I. A omissão de pronúncia ocorre quando o tribunal deixe de pronunciar-se sobre questões que deva apreciar, sejam suscitadas no recurso ou sejam de conhecimento oficioso
II. Na apreciação das questões de que cumpre conhecer o tribunal começa por decidir separadamente as questões prévias ou incidentais ( artº 369º1 CPP e artº 608º1 CPC), pelo que deve começar pelas questões processuais e só depois as materiais
III. Não constitui omissão de pronuncia a não apreciação de questões suscitadas cuja decisão esteja prejudicada pela solução dada a outras que lhe sejam prévias (artº 608º2 CPC ex artº 4ºCPP)
IV. A questão da admissibilidade do recurso é prévia à apreciação sobre a legitimidade para recorrer e sobre ela não tem de se pronunciar se o recurso não for admitido
V. A alegação de inconstitucionalidade normativa de uma dada interpretação não pode ser invocada em sede de reclamação do acórdão que rejeitou o recurso, face às finalidades da reclamação (artº 379º e 380º CPP)
Acordam, em conferência, os juízes, na 3ª Secção Criminal do Supremo Tribunal de Justiça.
No Proc.

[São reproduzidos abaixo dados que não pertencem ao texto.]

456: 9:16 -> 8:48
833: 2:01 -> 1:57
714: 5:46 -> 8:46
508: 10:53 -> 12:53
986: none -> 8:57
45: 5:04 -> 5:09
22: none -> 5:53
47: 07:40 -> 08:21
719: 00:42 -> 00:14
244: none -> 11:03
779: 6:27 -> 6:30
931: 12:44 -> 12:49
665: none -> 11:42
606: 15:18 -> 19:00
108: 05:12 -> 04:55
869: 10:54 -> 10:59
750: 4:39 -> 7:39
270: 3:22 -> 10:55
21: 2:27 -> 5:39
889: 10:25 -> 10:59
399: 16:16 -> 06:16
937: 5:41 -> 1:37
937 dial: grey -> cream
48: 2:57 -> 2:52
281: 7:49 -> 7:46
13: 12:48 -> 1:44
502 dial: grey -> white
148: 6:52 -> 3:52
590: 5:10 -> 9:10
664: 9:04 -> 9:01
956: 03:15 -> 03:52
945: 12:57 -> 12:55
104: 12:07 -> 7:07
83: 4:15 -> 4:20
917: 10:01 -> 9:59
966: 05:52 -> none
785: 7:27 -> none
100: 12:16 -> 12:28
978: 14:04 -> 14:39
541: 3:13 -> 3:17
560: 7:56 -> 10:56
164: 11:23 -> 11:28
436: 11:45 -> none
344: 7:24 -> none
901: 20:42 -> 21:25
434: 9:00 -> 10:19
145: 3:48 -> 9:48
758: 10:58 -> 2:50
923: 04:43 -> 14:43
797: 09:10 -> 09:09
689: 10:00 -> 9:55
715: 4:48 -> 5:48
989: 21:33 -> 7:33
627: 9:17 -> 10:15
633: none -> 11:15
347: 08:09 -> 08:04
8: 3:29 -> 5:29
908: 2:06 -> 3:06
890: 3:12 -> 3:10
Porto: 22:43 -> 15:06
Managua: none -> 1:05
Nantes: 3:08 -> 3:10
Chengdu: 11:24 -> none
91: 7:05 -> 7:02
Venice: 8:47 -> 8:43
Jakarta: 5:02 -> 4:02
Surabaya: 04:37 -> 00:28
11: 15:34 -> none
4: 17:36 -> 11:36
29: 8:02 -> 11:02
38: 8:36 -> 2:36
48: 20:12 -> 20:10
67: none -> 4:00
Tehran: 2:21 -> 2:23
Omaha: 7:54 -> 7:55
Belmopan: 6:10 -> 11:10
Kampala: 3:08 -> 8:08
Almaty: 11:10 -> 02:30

C. C. nº 39/14.9TASCF.L1 a correr termos no Juízo Central Cível e Criminal de Angra do Heroísmo, do Tribunal Judicial da Comarca dos Acores em que são arguidos:
AA,
BB
Castanheira & Soares, Ld.ª,
Foi por acórdão de 24/11/2022 decidido:
“1. Não admitir neste processo crime o pedido de indemnização civil deduzido pelo Município das Lajes das Flores contra os arguidos/demandados AA e BB e absolver os demandados AA e BB da instância.
2. Condenar o arguido AA pela prática, em co-autoria material e na forma consumada, de um crime de falsificação de documento, previsto e punido pelos artigos 256.º, n.º 1, al. d), e n.º 4, 386.º, n.º 1, al. b), 26.º, 28.º, n.º 1, 11.º, n.ºs 2 e 7, e 12.º, todos do Código Penal, e art.º 5.º da Lei nº 34/87, de 16 de julho, na pena de 2 (dois) anos de prisão.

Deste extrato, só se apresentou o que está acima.